*YOUR OBJECTIVE:* From the line that contains "遊漁者管理所のその他情報（天なび/海ナビ）" through the line that contains "風の吹き方や風上･風下の確認に役立つ", output every line of the listing below exactly and leave out all the rest.

*DATA FOR ANALYSIS:*
++++++

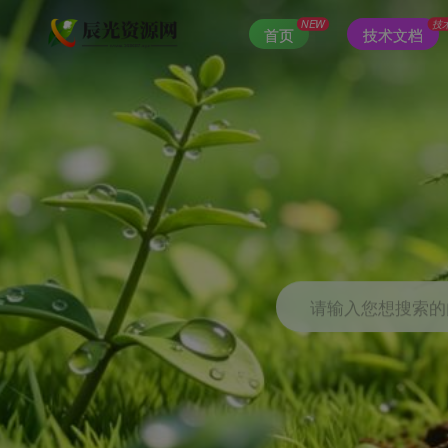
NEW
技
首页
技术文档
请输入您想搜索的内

++++++

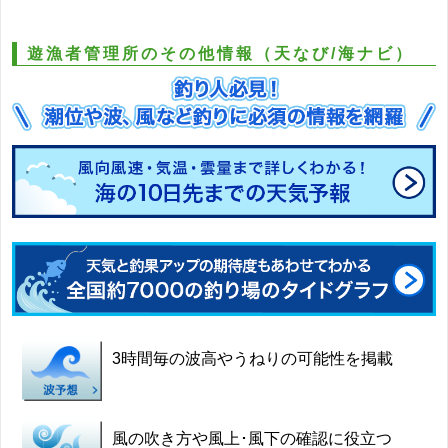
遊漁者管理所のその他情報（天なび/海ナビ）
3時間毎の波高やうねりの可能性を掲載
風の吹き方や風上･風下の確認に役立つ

++++++

*RESULT:*
遊漁者管理所のその他情報（天なび/海ナビ）
3時間毎の波高やうねりの可能性を掲載
風の吹き方や風上･風下の確認に役立つ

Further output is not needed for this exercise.